ART. 110. - En attendant d'être
précisée sur le terrain, une ligne frontière
sera fixée par les Principales Puissances alliées
et associées, d'après un tracé basé
sur le résultat des votes proposé par la Commission
internationale, et en tenant compte des conditions géographiques
et économiques particulières des localités.
Dès ce moment, le Gouvernement
danois pourra faire occuper ces territoires par les autorités
civiles et militaires danoises et le Gouvernement allemand pourra
réintégrer jusqu'à ladite frontière
les autorités civiles et militaires allemandes qu'il avait
évacuées.
L'Allemagne déclare renoncer
définivement en faveur des Principales Puissances alliées
et associées à tout droit de souveraineté
sur les territoires du Slesvig situés au Nord de la ligne
frontière fixée comme il est dit ci-dessus. Les
Principales Puissances alliées et associées remettront
au Danemark lesdits territoires.
ART. 111. - Une Commission, composée
de sept membres, dont cinq seront nommés par les Principales
Puissances alliées et associées, un par le Danemark
et un par l'Allemagne, sera constituée, dans les quinze
jours qui suivront la connaissance du résultat définitif
du vote, pour fixer sur place le tracé de la ligne frontière.
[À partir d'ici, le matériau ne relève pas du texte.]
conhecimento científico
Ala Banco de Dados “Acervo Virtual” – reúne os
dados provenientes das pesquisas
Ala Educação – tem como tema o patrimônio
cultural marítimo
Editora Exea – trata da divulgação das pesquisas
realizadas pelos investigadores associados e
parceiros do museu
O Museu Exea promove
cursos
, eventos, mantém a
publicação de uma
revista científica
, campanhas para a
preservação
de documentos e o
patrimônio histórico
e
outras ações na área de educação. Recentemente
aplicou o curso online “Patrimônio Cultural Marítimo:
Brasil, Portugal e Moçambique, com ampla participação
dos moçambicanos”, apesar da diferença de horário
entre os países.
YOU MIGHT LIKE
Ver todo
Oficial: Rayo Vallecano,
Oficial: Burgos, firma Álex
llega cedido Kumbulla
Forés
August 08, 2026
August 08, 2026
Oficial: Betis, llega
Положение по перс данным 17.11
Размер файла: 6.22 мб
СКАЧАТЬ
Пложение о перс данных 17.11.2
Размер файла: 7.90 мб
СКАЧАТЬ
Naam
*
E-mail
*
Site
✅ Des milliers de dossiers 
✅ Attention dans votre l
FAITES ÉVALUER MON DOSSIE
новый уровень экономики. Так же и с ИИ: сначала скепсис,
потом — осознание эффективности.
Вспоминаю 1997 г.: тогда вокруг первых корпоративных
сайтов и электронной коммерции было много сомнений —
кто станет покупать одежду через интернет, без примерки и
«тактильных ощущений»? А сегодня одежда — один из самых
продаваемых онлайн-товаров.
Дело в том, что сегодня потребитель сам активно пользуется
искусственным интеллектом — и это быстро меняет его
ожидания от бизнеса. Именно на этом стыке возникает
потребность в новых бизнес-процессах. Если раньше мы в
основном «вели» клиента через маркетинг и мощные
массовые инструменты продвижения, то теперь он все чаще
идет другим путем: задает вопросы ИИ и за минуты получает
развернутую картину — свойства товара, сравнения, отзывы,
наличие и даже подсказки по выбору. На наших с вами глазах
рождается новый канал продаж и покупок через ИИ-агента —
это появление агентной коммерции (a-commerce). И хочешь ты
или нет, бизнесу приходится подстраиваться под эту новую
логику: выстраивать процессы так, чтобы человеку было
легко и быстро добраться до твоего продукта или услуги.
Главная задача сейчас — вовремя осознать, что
Les décisions seront prises
à la majorité des voix et seront obligatoires pour
les parties intéressées.
ART. 112. - L'Indigénat (droit
de citoyen) danois sera acquis de plein droit à l'exclusion
de la nationalité allemande à tous les habitants
du territoire faisant retour au Danemark.
Toutefois, les personnes qui seraient
établies sur ce territoire postérieurement au 1er
octobre 1918, ne pourront acquérir l'indigénat danois
que moyennant une autorisation du Gouvernement danois.
ART. 113. - Dans un délai
de deux ans, à partir du jour où la souveraineté
sur tout ou partie des territoires soumis au plébiscite
aura fait retour au Danemark:
Toute personne, âgée
de plus de 18 ans, née dans les territoires faisant retour
au Danemark, non domiciliée dans cette région et
ayant la nationalité allemande, aura la faculté
d'opter pour le Danemark,
Toute personne, âgée
de plus de 18 ans, domiciliée sur les territoires faisant
retour au Danemark, aura la faculté d'opter pour l'Allemagne.
L'option du mari entraînera
celle de la femme et l'option des parents entraînera celle
de leurs enfants de moins de dix-huit ans.
Les personnes ayant exercé
le droit d'option ci-dessus prévu devront, dans les douze
moins qui suivront, transporter leur domicile dans l'État
en faveur duquel elles auront opté.
Elles seront libres de conserver
les biens immobiliers qu'elles possèdent sur le territoire
de l'autre État, où elles auraient eu leur domicile
antérieure ment à l'option. Elles pourront emporter
leurs biens meubles de toute nature. Il ne leur sera imposé
de ce chef aucun droit, soit de sortie, soit d'entrée.
ART. 114. - La proportion et la nature
des charges financières ou autres de l'Allemagne ou de
la Prusse, que le Danemark aura à supporter, seront fixées
conformément à l'article 254 de la Partie IX (Clauses
financières) du présent Traité.
Des stipulations particulières
décideront toutes autres questions naissant de la remise
qui sera faite au Danemark de tout ou partie du territoire dont
le Traité du 30 october 1864 lui avait imposé l'abandon.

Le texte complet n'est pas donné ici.